Work instruction -> From the first line to the last, output the data exactly as it stands, minus its pictures.

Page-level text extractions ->
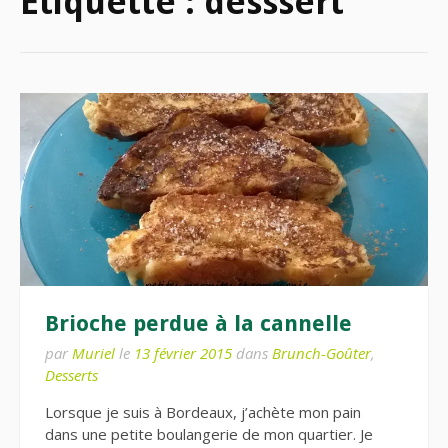
Étiquette :
desssert
Brioche perdue à la cannelle
par
Muriel
le
13 février 2015
dans
Brunch-Goûter
,
Desserts
Lorsque je suis à Bordeaux, j’achète mon pain
dans une petite boulangerie de mon quartier. Je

Task answer ->
Étiquette :
desssert
Brioche perdue à la cannelle
par
Muriel
le
13 février 2015
dans
Brunch-Goûter
,
Desserts
Lorsque je suis à Bordeaux, j’achète mon pain
dans une petite boulangerie de mon quartier. Je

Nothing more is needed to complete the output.